もう1つには、人が一度認識した事実であっても、時の流れとともにその事実の意味付けや解釈が変わるということです。
例えば、離婚相談を受けているとき、お客様が話される内容は「夫は暴力的な言動ばかりしていた。」とか「妻は全く家事をやらなかった。」とか、相手を批判する内容ばかりです。
しかし、客観的事実としては、前者の旦那さんは男らしく頼り甲斐があったから結婚したのでしょうし、後者の奥さんは活動的で外で頑張る姿が良かったから結婚したのでしょう(少なくともそういう要素はあったのでしょう。

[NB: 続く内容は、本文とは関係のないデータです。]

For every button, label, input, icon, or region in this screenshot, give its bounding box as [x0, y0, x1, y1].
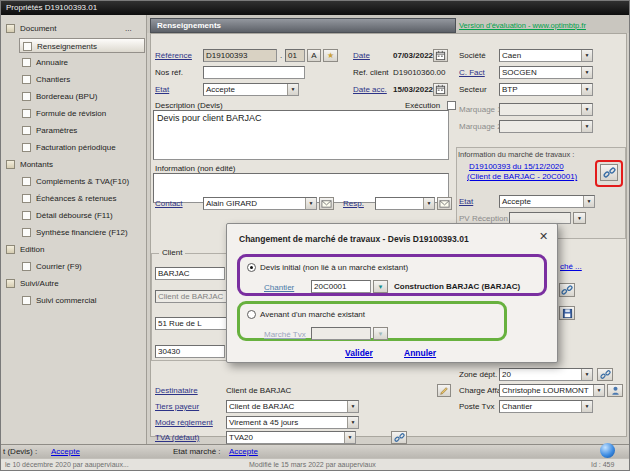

)。
このように時の流れにより、立ち位置が変わることによって、同じ客観的事実であっても同じ人の中で解釈が変わっていくことは往々にしてあります。
歴史的事実の解釈も時の支配者によって変えられているということもこのたとえになるでしょう。
このようなことから、人の記憶や認識というのは、客観的事実と離れている可能性を多分にふくんでおり非常に曖昧なものです。
法律問題が発生するのもこのような人の記憶によるバグが発生することによって起こるケースが非常に多いと思われます。
このような人の記憶や認識に基づいて事業や計画を進めることは非常に危険であるといえます。
このような危険を回避するために私はつねづね契約書をはじめとする書類作成の重要性をお話させて頂いております。
契約書があるだけで万事が解決するわけではありませんが、少なくとも客観的事実についての記憶喚起や客観的な事実の解釈のヒントとしての意味は持ちます。
その意味でいうと契約書をはじめとする書類は、時に流されている事実の一部に杭を打ったり、ブイを浮かべたりするような効果があるといえます。
動いていく事実の中で動かぬ証拠としての書類は時として極めて重要な価値を持つことがあることを認識しておく必要があるでしょう。